Как правило, на написание рецензий толкает аффект — впечатление от прочитанного, некий позитивный импульс. И в этом состоянии аффектированности (про которое говорит Делёз в своих лекциях о Спинозе) в принципе больше ничего не нужно — ты напишешь и так

Илья: Думаю, процесс «собирания» (будем хранить это удивительное слово в кавычках) сопутствует общей человеческой лени, присущей всем нам как нечто нормальное. То есть известно же — я не могу ссылаться на какие-нибудь биологические исследования, но они есть, — что если существует возможность просто отдыхать, предаваться некоторым расслабленным занятиям, и эта возможность не подвергается осуждению, то мы склонны заниматься именно этим.

В этой связи процесс «собирания» кажется мне некоторой мобилизацией сил для того, чтобы отвлечься от приятного, хоть и, видимо, эволюционно идиотского ничегонеделания, и попытаться реализовать нечто, что кажется нам ценным и важным. То есть апатия, о которой ты говоришь, мне представляется не ленью, которая и так присуща всем и каждому, а скорее кризисом ценностей, смыслов и — что важно — утратой авторитета в виде социума, который мог бы одобрить или не одобрить тот или иной поступок, призывая мобилизовывать силы или, напротив, отказаться от этого.

Кирилл: Слово и впрямь удивительное, но «сборка» всё же слишком прочно ассоциируется с механикой, а «сбор» — с клубникой и солдатами.

Да, согласен, что дело не в биологии, а в психологии скорее. При этом здесь есть два момента. Первый — это тот, о котором говоришь ты, когда мы идём учиться, чтобы не обидеть маму, работаем, потому как иначе «что люди подумают» и так далее. Но ведь уйти от подобного влияния социума — это вроде как акт освобождения, что в целом даже, наверное, хорошо, нет?

Второй момент заключается в том, что чаще всего мы (по крайней мере, я) охотнее проявляем активность, если это нужно не нам, а кому-то другому — я с гораздо большим энтузиазмом помогу написать сочинение сыну соседки, чем подготовлю новый материал для своего проекта. Получается так, что теряется авторитет в глазах самого себя — «если это в принципе нужно только мне, то это может и подождать». И вот это не очень правильно, на мой взгляд.
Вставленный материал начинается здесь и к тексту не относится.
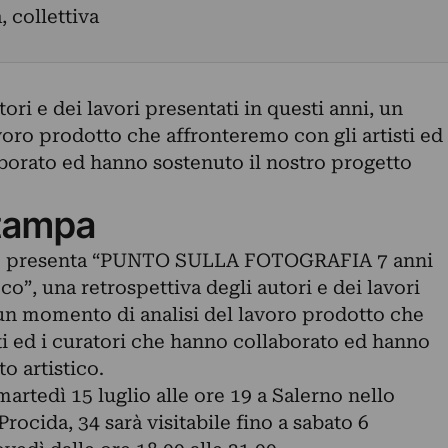
, collettiva
ori e dei lavori presentati in questi anni, un
oro prodotto che affronteremo con gli artisti ed
aborato ed hanno sostenuto il nostro progetto
tampa
o presenta “PUNTO SULLA FOTOGRAFIA 7 anni
”, una retrospettiva degli autori e dei lavori
 un momento di analisi del lavoro prodotto che
ti ed i curatori che hanno collaborato ed hanno
o artistico.
artedì 15 luglio alle ore 19 a Salerno nello
rocida, 34 sarà visitabile fino a sabato 6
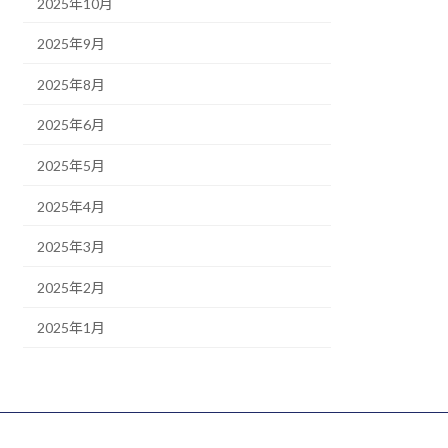
2025年10月
2025年9月
2025年8月
2025年6月
2025年5月
2025年4月
2025年3月
2025年2月
2025年1月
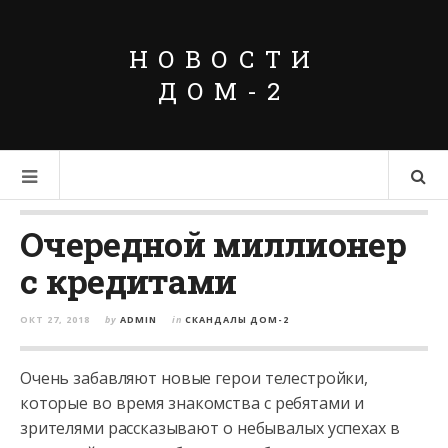
НОВОСТИ
ДОМ-2
Очередной миллионер
с кредитами
ОКТ 27, 2018
by
ADMIN
in
СКАНДАЛЫ ДОМ-2
Очень забавляют новые герои телестройки,
которые во время знакомства с ребятами и
зрителями рассказывают о небывалых успехах в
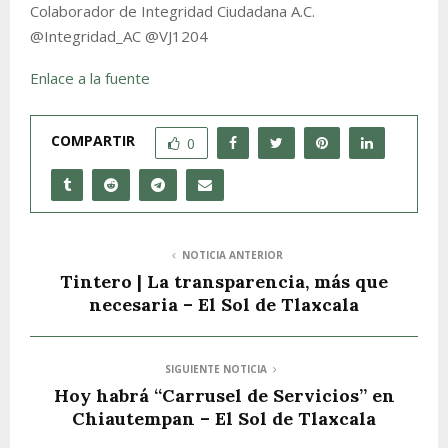
Colaborador de Integridad Ciudadana A.C.
@Integridad_AC @VJ1204
Enlace a la fuente
COMPARTIR
0
NOTICIA ANTERIOR
Tintero | La transparencia, más que
necesaria – El Sol de Tlaxcala
SIGUIENTE NOTICIA
Hoy habrá “Carrusel de Servicios” en
Chiautempan – El Sol de Tlaxcala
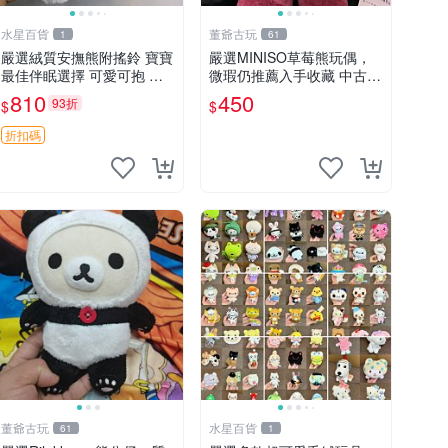
水星百貨
董爺古玩
1
61
嚴選絨質安撫熊附搖鈴 寶寶
嚴選MINISO草莓熊玩偶，
最佳伴眠選擇 可愛可抱 絨
微瑕仍推薦入手收藏 中古 M
毛玩具 安撫熊 嬰兒用
INISO 草莓熊 玩具 收藏
810
450
93折
$
$
折扣碼
董爺古玩
水星百貨
61
1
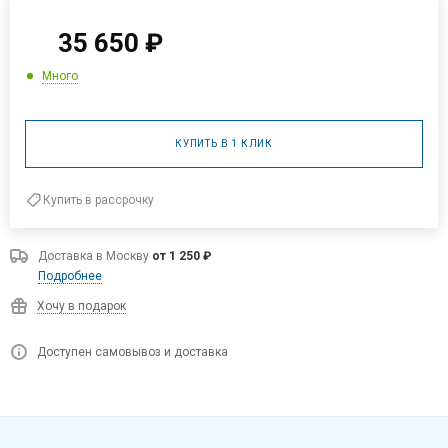
35 650
₽
Много
КУПИТЬ В 1 КЛИК
Купить в рассрочку
Доставка в
Москву
от 1 250 ₽
Подробнее
Хочу в подарок
Доступен самовывоз и доставка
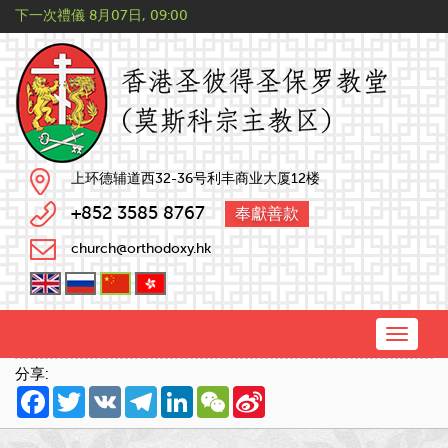
下一次禮儀
8月07日, 09:00
上环德辅道西32-36号利丰商业大厦12楼
+852 3585 8767
奉獻善款
church@orthodoxy.hk
Toggle
naviga
分享:
Facebook
Twitter
VK
Telegram
LinkedIn
WeChat
Sina
Weibo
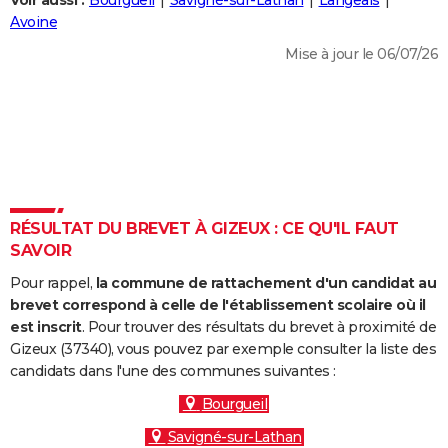
Voir aussi :
Bourgueil
Savigné-sur-Lathan
Langeais
City break
Voyage de noces
Climat
Destinations
Voyage nature
Forum
+
Avoine
PHOTO
Mise à jour le 06/07/26
GUIDES D'ACHAT
BONS PLANS
CARTE DE VOEUX
Carte Bonne année
Carte Pâques
Carte de Noël
Carte Saint-Valentin
Carte d'anniversaire
DICTIONNAIRE
Biographies
Expressions
Dictionnaire
Citations
Proverbes
RÉSULTAT DU BREVET À GIZEUX : CE QU'IL FAUT
PROGRAMME TV
SAVOIR
COPAINS D'AVANT
Pour rappel,
la commune de rattachement d'un candidat au
Se connecter
Collèges
Universités
Service militaire
S'inscrire
Lycées
Primaires
Entreprises
Avis de recherche
brevet correspond à celle de l'établissement scolaire où il
AVIS DE DÉCÈS
est inscrit
. Pour trouver des résultats du brevet à proximité de
Gizeux (37340), vous pouvez par exemple consulter la liste des
FORUM
candidats dans l'une des communes suivantes :
Lifestyle
Sport
Television
Cinema
Bricolage
Culture
Auto
Voyage
Bourgueil
Savigné-sur-Lathan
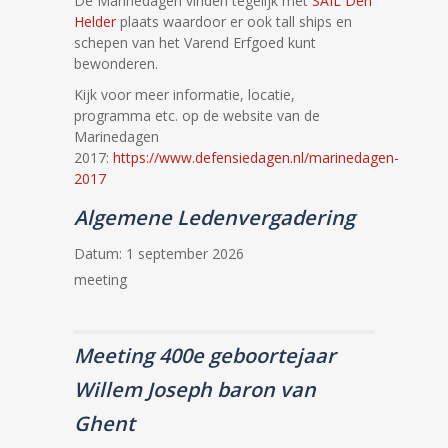
De Marinedagen vinden tegelijk met
SAIL Den
Helder
plaats waardoor er ook tall ships en
schepen van het Varend Erfgoed kunt
bewonderen.
Kijk voor meer informatie, locatie,
programma etc. op de website van de
Marinedagen
2017:
https://www.defensiedagen.nl/marinedagen-
2017
Algemene Ledenvergadering
Datum:
1 september 2026
meeting
Meeting 400e geboortejaar
Willem Joseph baron van
Ghent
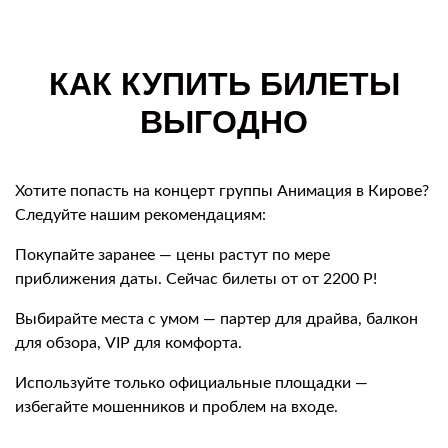
КАК КУПИТЬ БИЛЕТЫ
ВЫГОДНО
Хотите попасть на концерт группы Анимация в Кирове?
Следуйте нашим рекомендациям:
Покупайте заранее — цены растут по мере
приближения даты. Сейчас билеты от от 2200 Р!
Выбирайте места с умом — партер для драйва, балкон
для обзора, VIP для комфорта.
Используйте только официальные площадки —
избегайте мошенников и проблем на входе.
И есть, пожалуй, ещё третий момент. В случае если это всё же для других, то не всегда очевидно, что другим это нужно. И здесь вполне можно оказаться в ситуации, о которой как-то высказался Тарковский: «Да, у меня такое чувство, что человечество перестало верить в себя. Не само «человечество», а каждый отдельный индивидуум. Когда я думаю о современном человеке, то я представляю его себе, как хориста в хоре, который открывает и закрывает рот в такт песне, но сам не издает ни звука. Поют все остальные! А он только изображает пение, так как убежден, что достаточно того, что другие поют. Таким образом он уже сам не верит в значение своих поступков. Современный человек живет без надежды, без веры в то, что он сможет посредством своих поступков повлиять на общество, в котором существует». Хотя до всех современных людей я бы не обобщал и выделил бы эту ситуацию как частность.
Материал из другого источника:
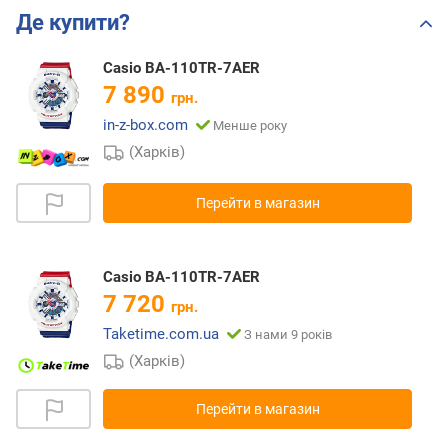
Де купити?
Casio BA-110TR-7AER
7 890
грн.
in-z-box.com
Менше року
(Харків)
Перейти в магазин
Casio BA-110TR-7AER
7 720
грн.
Taketime.com.ua
З нами 9 років
(Харків)
Перейти в магазин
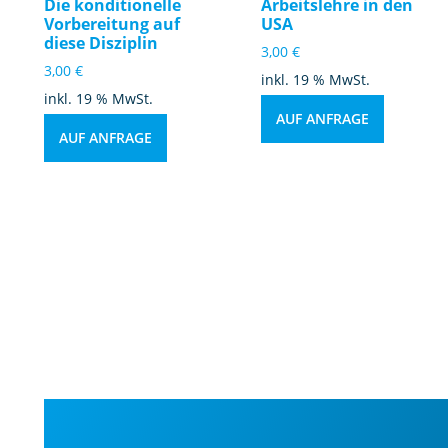
Die konditionelle
Arbeitslehre in den
Vorbereitung auf
USA
diese Disziplin
3,00
€
3,00
€
inkl. 19 % MwSt.
inkl. 19 % MwSt.
AUF ANFRAGE
AUF ANFRAGE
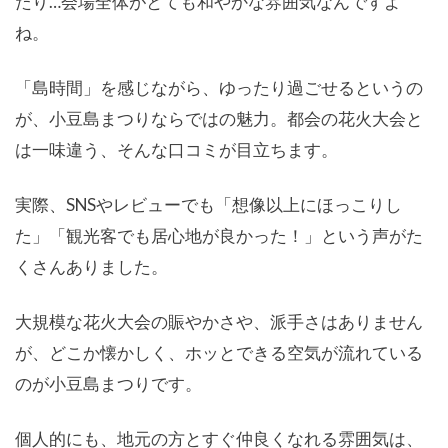
たり…会場全体がとても和やかな雰囲気なんですよ
ね。
「島時間」を感じながら、ゆったり過ごせるというの
が、小豆島まつりならではの魅力。都会の花火大会と
は一味違う、そんな口コミが目立ちます。
実際、SNSやレビューでも「想像以上にほっこりし
た」「観光客でも居心地が良かった！」という声がた
くさんありました。
大規模な花火大会の賑やかさや、派手さはありません
が、どこか懐かしく、ホッとできる空気が流れている
のが小豆島まつりです。
個人的にも、地元の方とすぐ仲良くなれる雰囲気は、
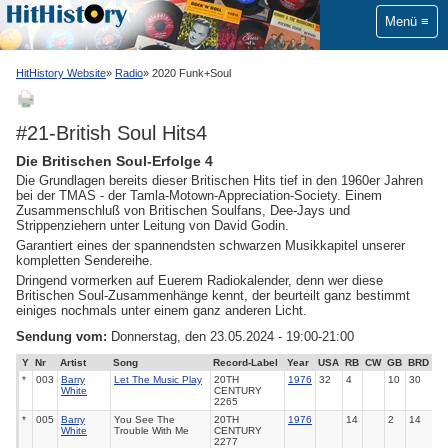
Menü
HitHistory Website
Radio
2020 Funk+Soul
#21-British Soul Hits4
Die Britischen Soul-Erfolge 4
Die Grundlagen bereits dieser Britischen Hits tief in den 1960er Jahren
bei der TMAS - der Tamla-Motown-Appreciation-Society. Einem
Zusammenschluß von Britischen Soulfans, Dee-Jays und
Strippenziehern unter Leitung von David Godin.
Garantiert eines der spannendsten schwarzen Musikkapitel unserer
kompletten Sendereihe.
Dringend vormerken auf Euerem Radiokalender, denn wer diese
Britischen Soul-Zusammenhänge kennt, der beurteilt ganz bestimmt
einiges nochmals unter einem ganz anderen Licht.
Sendung vom:
Donnerstag, den 23.05.2024 - 19:00-21:00
Y
Nr
Artist
Song
Record-Label
Year
USA
RB
CW
GB
BRD
*
003
Barry
Let The Music Play
20TH
1976
32
4
10
30
White
CENTURY
2265
*
005
Barry
You See The
20TH
1976
14
2
14
White
Trouble With Me
CENTURY
2277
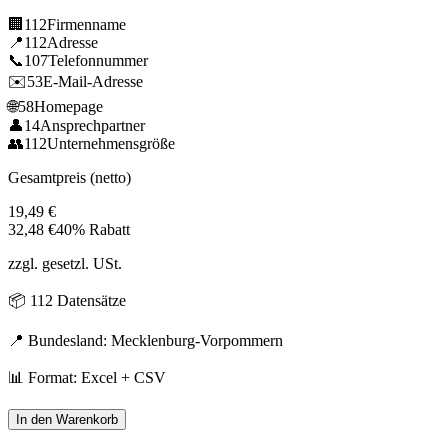
🏢
112
Firmenname
📍
112
Adresse
📞
107
Telefonnummer
✉️
53
E-Mail-Adresse
🌐
58
Homepage
👤
14
Ansprechpartner
👥
112
Unternehmensgröße
Gesamtpreis (netto)
19,49
€
32,48
€
40% Rabatt
zzgl. gesetzl. USt.
📦
112
Datensätze
📍 Bundesland:
Mecklenburg-Vorpommern
📊 Format: Excel + CSV
In den Warenkorb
Илья: Думаю, все три момента важны, это точно так. Особенно первый, который тянет за собой все остальное. Смотри, как я это вижу: сначала условный индивид осознает, что уход от влияния социума — это вроде как положительная история, дорога к освобождению, путь к себе. Очень скоро, ступив на этот путь, он оказывается в поле отсутствия смыслов, потому что вне тех других, кто эти смыслы, векторы движения задает, они отсутствуют. Сам себе без опоры на чьё-то мнение он едва ли сможет их соорудить, вряд ли сможет договориться с собой.
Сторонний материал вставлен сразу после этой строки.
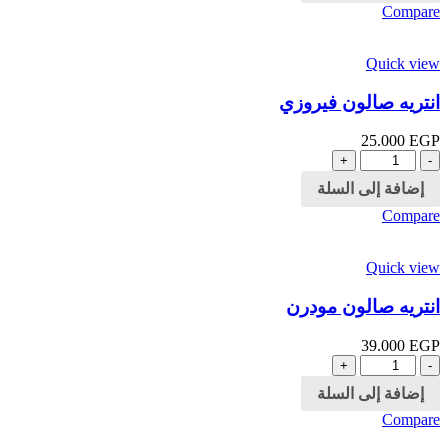
Compare
Quick view
انتريه صالون فيروزي
25.000
EGP
الكمية
إضافة إلى السلة
Compare
Quick view
انتريه صالون مودرن
39.000
EGP
الكمية
إضافة إلى السلة
Compare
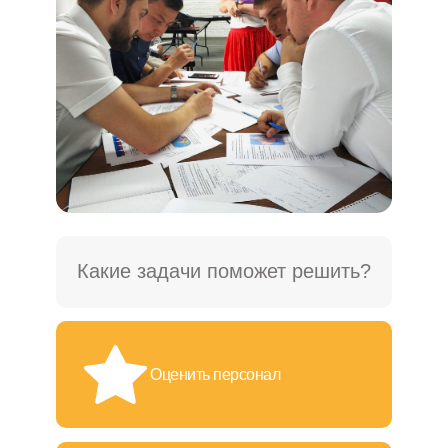
Какие задачи поможет решить?
Оценить персонал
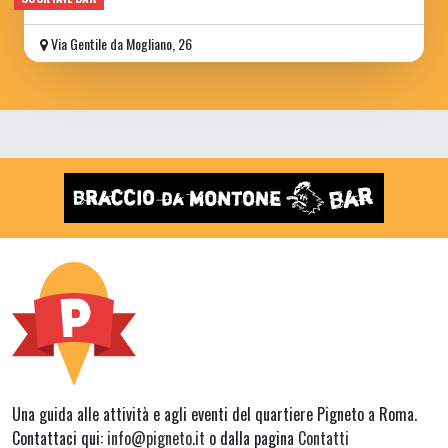
Via Gentile da Mogliano, 26
Una guida alle attività e agli eventi del quartiere Pigneto a Roma.
Contattaci qui:
info@pigneto.it
o dalla pagina
Contatti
Второй момент вытекает из первого — оказывается, что смыслами наделено только нечто внешнее. Именно поэтому ты скорее кому-то поможешь, чем условно постираешь свои джинсы, потому что в собственном поле любые твои действия смысла лишены.

И третий момент — отсутствие адекватного понимания, насколько что-то, что ты делаешь, нужно другим. То есть получается круг: индивид сначала обесценивает мнения окружения, социума, привычное, традиционное, так сказать, потом приходит к мысли, что сам эту ценность можно установить, принося очевидную пользу окружающим, помогая, например, в написании сочинений. Но потом он приходит к сомнениям (снова!) в своей собственной ценности, поскольку институт оценки оказывается абсолютно размытым.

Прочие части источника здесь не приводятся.